▶ [TASK ITEM]
Leaving out all pictures, return exactly the lines from the one that contains "Medical History Questions" through the end of the data below.

▶ [TASK INPUT]

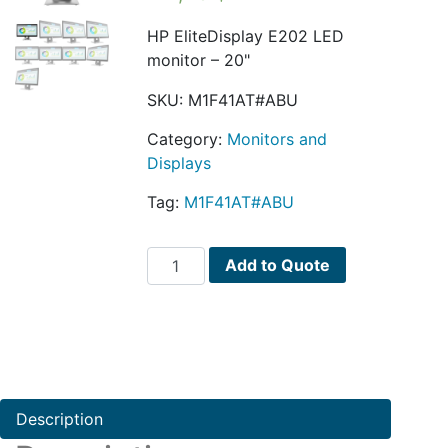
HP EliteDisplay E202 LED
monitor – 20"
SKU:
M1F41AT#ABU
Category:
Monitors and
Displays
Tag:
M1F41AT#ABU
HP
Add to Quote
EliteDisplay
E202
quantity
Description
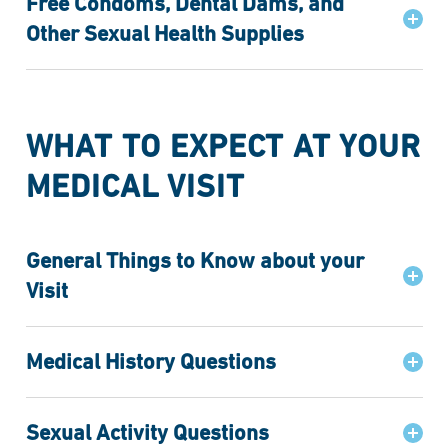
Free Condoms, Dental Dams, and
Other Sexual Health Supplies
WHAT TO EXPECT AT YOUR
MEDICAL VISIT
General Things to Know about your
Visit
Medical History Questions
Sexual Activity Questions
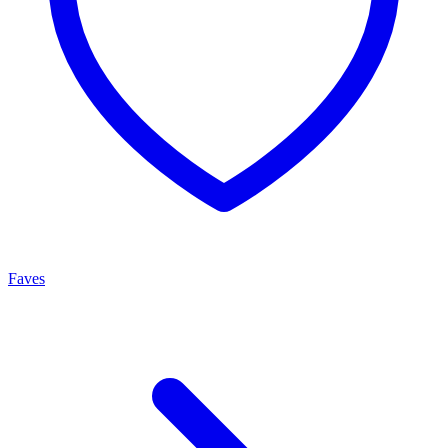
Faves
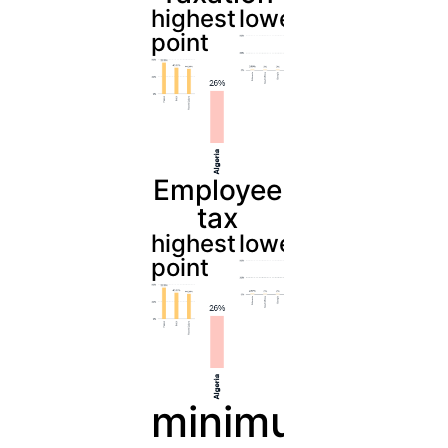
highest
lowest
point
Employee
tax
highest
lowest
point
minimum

▶ [EXERCISE OUTPUT]
Medical History Questions
Sexual Activity Questions
Faves
highest
lowest
point
Employee
tax
highest
lowest
point
minimum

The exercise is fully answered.